Table 7. Generic Optimism Bias Adjustment Percentages
| Optimism Bias Adjustment (%) | |||
Spending Type | Works Duration | Capital Expenditure | ||
| Lower | Upper | Lower | Upper |
Standard buildings | 1 | 4 | 2 | 24 |
Non-standard buildings | 2 | 39 | 4 | 51 |
Standard civil engineering | 1 | 20 | 3 | 44 |
Non-standard civil engineering | 3 | 25 | 6 | 66 |
Equipment/development | 10 | 54 | 10 | 200 |
Outsourcing | n/a | n/a | 0 | 41 |
Step 2 - consider if the optimism bias adjustment can be reduced. Reduce the upper bound adjustment to the extent risk has been identified and included in cost estimates. If appropriate consider the extent to which the remaining contributory factors are mitigated and apply a mitigating factor. The mitigation factor has a value between 0, which means that contributory factors are not mitigated at all, and 1, which means all contributory factors are fully mitigated. The value selected between 0 and 1 will be an evidence-based judgement of the extent to which risk has been mitigated at the outset, and needs to be justified. In practice this will mean reducing the optimism bias adjustment from the upper bound to the extent that risk has been costed.
Step 3 - apply the optimism bias adjustment determined in steps 1 and 2. The present value of costs should be increased by the appropriate optimism bias factor. For example, if costs are -£10 million and the optimism bias factor is 40%, this would lead to optimism bias adjusted costs of -£14 million (i.e. -£10 million*(1+0.4)). If an appropriate optimism bias factor is available the present value of the benefits should also be adjusted (which would lead to a lower level of estimated benefits). The results should be added to estimate the total Net Present Social Value (NPSV) adjusted for optimism bias. This is the best estimate of the social value of an option, allowing for risk and optimism bias.
Step 4 - review the optimism bias adjustment at different stages of appraisal. Optimism bias adjustment should be reduced in proportion to risk avoidance or risk mitigation measures taken. Objective and transparent evidence of the mitigation of contributory factors should be observed and verified independently before reductions are made. Procedures for this include the Gateway Review process.
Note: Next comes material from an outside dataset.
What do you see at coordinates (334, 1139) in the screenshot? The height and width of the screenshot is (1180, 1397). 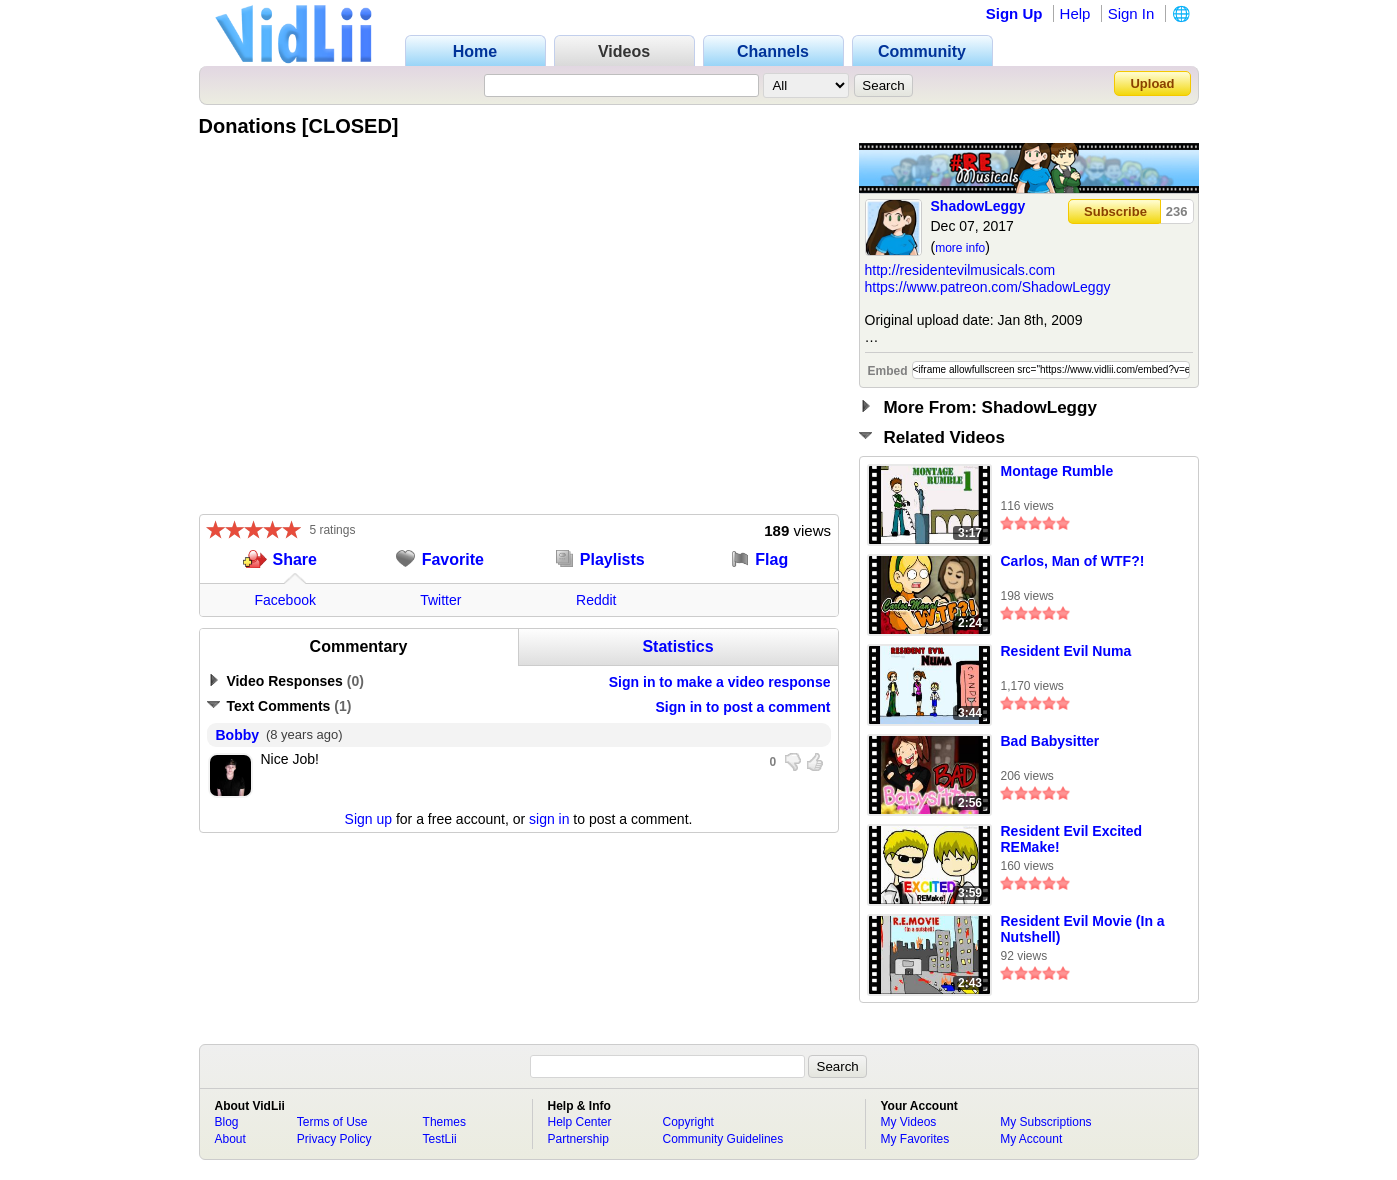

Further information can be found on the Infrastructure and Projects Authority's assurance review toolkit webpages.
A5.8 Closer to implementation the optimism bias adjustment for a project can be reduced to its lower bound provided mitigating evidence is robust. This assumes that the cost of mitigation is less than the cost of managing any residual risks. The costs of risk avoidance should be built into the proposal in their entirety since they will be incurred irrespective of whether the risks materialise. The costs of mitigation are included as expected costs, which is cost of mitigation multiplied by likelihood of the risk occurring.
A5.9 Optimism bias should be applied to operating costs and benefits, as well as capital costs. Where there is no appropriate measurement of typical bias, the confidence intervals of key input variables can be used.